#### [WHAT IS NEEDED]
Exact copies of the records below are needed, free of pictures.
RECORD EXCERPTS: Begin
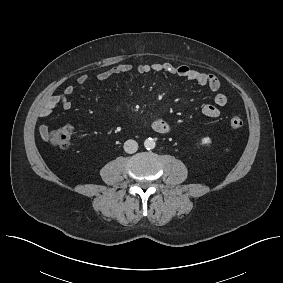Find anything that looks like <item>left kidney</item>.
Listing matches in <instances>:
<instances>
[{
	"label": "left kidney",
	"instance_id": "obj_1",
	"mask_svg": "<svg viewBox=\"0 0 283 283\" xmlns=\"http://www.w3.org/2000/svg\"><path fill=\"white\" fill-rule=\"evenodd\" d=\"M211 143H212V140H211V138L208 137V136L202 138V140H201V144H202V145L209 146Z\"/></svg>",
	"mask_w": 283,
	"mask_h": 283
}]
</instances>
RECORD EXCERPTS: End
#### [OUTPUT BELOW]
Find anything that looks like <item>left kidney</item>.
Listing matches in <instances>:
<instances>
[{
	"label": "left kidney",
	"instance_id": "obj_1",
	"mask_svg": "<svg viewBox=\"0 0 283 283\" xmlns=\"http://www.w3.org/2000/svg\"><path fill=\"white\" fill-rule=\"evenodd\" d=\"M211 143H212V140H211V138L208 137V136L202 138V140H201V144H202V145L209 146Z\"/></svg>",
	"mask_w": 283,
	"mask_h": 283
}]
</instances>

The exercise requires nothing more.